A perennial problem involves clients insisting their personal assets such as cars, furniture, white goods, favorite CDs from the seventies, and so on, are assets for financial planning purposes and should be included in the client’s summary of financial position.

The client’s preferred position may look like this:

Table summarising financial position

Home

$600,000

Super (CARE)

$40,000

Cars (cost)

$36,000

Household effects (cost)

$100,000

Total assets

$776,000

Home loan

$450,000

Credit cards/personal loans

$22,000

Net position

$304,000

Debt as a % of assets

60%

Fair enough, you might say. But the problem is cost is not value. Its a different concept. Appreciating assets will typically have a value greater than cost, and depreciating assets will typically have a value less than cost. Cost is a historical amount, the sum of the financial resources outlaid to acquire an asset. Value is more in the present, what you would get if you sold the asset now, as a willing but not anxious seller, to a willing but not anxious buyer with both buyer and seller having full information about the asset.

This table mixes up cost and value, and disingenuously compares oranges to apples. The results will always be misleading, and in this case overstate the client’s net assets to create an overly optimistic picture. 

You cannot show appreciating assets (such as the home and super) at cost and depreciating assets (such as the cars and household effects) at value. Everything has to be shown at value. One rule for every asset.

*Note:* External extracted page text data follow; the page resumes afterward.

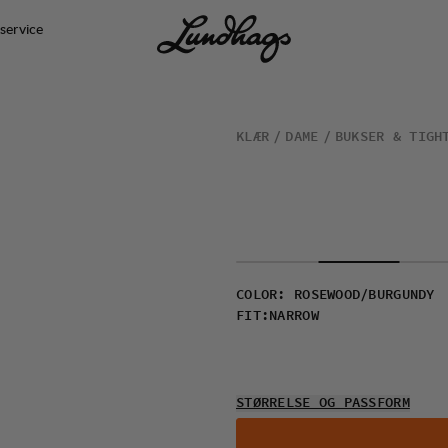
service
KLÆR
DAME
BUKSER & TIGH
COLOR
:
ROSEWOOD/BURGUNDY
FIT
:
NARROW
STØRRELSE OG PASSFORM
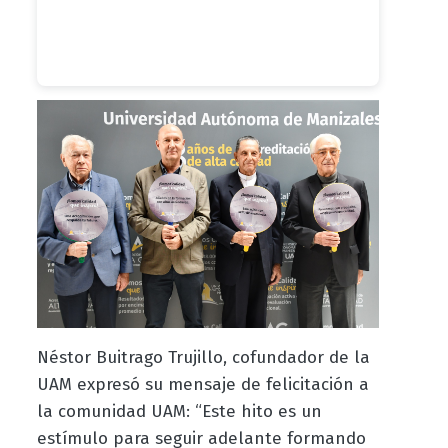
Néstor Buitrago Trujillo, cofundador de la
UAM expresó su mensaje de felicitación a
la comunidad UAM: “Este hito es un
estímulo para seguir adelante formando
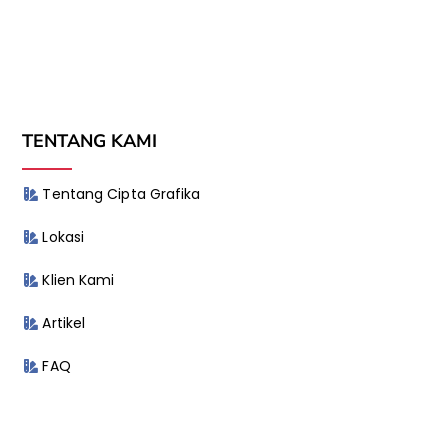
TENTANG KAMI
Tentang Cipta Grafika
Lokasi
Klien Kami
Artikel
FAQ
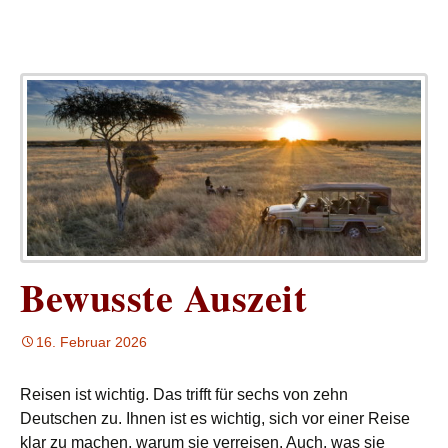
Bewusste Auszeit
16. Februar 2026
Reisen ist wichtig. Das trifft für sechs von zehn
Deutschen zu. Ihnen ist es wichtig, sich vor einer Reise
klar zu machen, warum sie verreisen. Auch, was sie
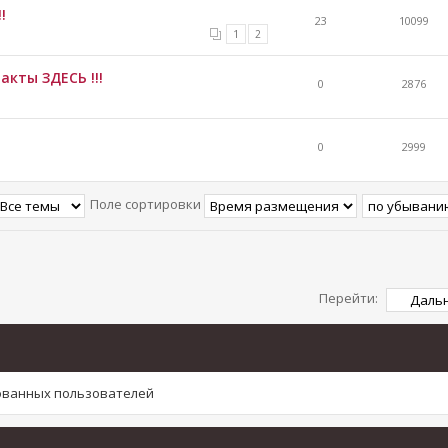
!
23
10099
1
2
акты ЗДЕСЬ !!!
0
2876
0
2999
Поле сортировки
Перейти:
рованных пользователей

When you show all assets at value, ie when you compare oranges to oranges, the client’s financial position changes dramatically.

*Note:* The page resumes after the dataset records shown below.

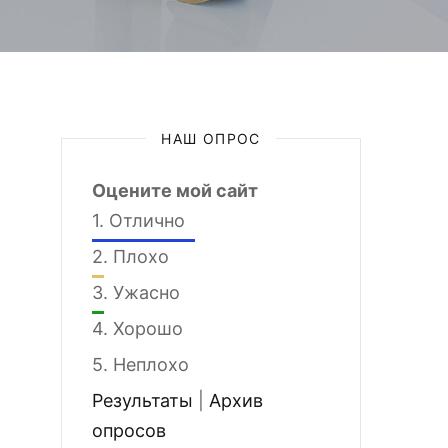
НАШ ОПРОС
Оцените мой сайт
1.
Отлично
2.
Плохо
3.
Ужасно
4.
Хорошо
5.
Неплохо
Результаты
|
Архив
опросов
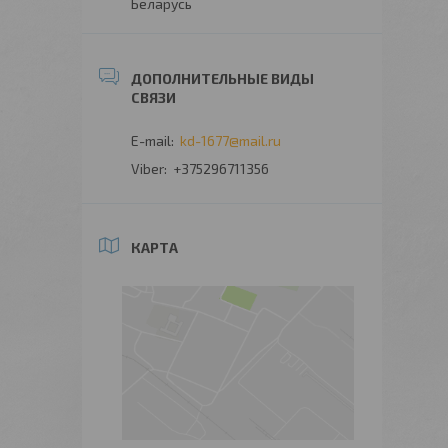
Беларусь
kd-1677@mail.ru
+375296711356
КАРТА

The position may now look like this:

Table summarizing financial position: values only

Home

$600,000

Super (CARE)

$40,000

Cars (value)

$16,000

Household effects (value)

$20,000

Total assets

$676,000

Home loan

$450,000

Credit cards/personal loans

$22,000

Net position

$204,000

Debt as a % of assets

70%

Our preferred view is to eliminate personal assets altogether. This is because, practically speaking, personal assets cannot be used for investment purposes. Virtually everyone needs a car, basic household goods and their favorite CDs no matter their circumstances. They are almost always not worth much.

They may cost a lot when your client goes out shopping for that new car, that couch or that fridge. But wait and see what happens if you have to sell them second hand, in a hurry, to get in cash. You quickly learn that value is different to cost, and almost always much less than cost.

Its best to leave personal assets out of financial planning and only consider your client’s investment assets.

The position may now look like this:

Table summarizing financial position: investment assets only

Home

$600,000

Super (CARE)

$40,000

Total assets

$640,000

Home loan

$450,000

Credit cards/personal loans

$22,000

Net position

$168,000

Debt as a % of assets

74%

We now have a meaningful summary of the client’s net wealth position and a good idea of the true debt relative to the assets

These figures tell a different tale. They do not over-estimate the client’s wealth position, give a more realistic basis for decision making, including optimum future debt levels, and more accurately predict the client’s ability to save money and accumulate wealth, based on past performances.

An exception for Centrelink clients

An exception can be made for Centrelink advice. Here $10,000 for household effects seems to be a de-facto standard, and it, or something near to it, can be used in these limited circumstances for these limited purposes. 

In other cases where Centrelink clients have personal assets that do have a significant value, for example, a $100,000 four wheel drive and a $60,000 luxury caravan, then you should consider a separate table clearly labelled “Non-investment assets that are assets for Centrelink purposes”, or something similar.

Variations on this suggestion are possible. The key point is not misrepresenting the value of personal assets, so your advice is clear, concise and effective and more likely to be acted on by your client.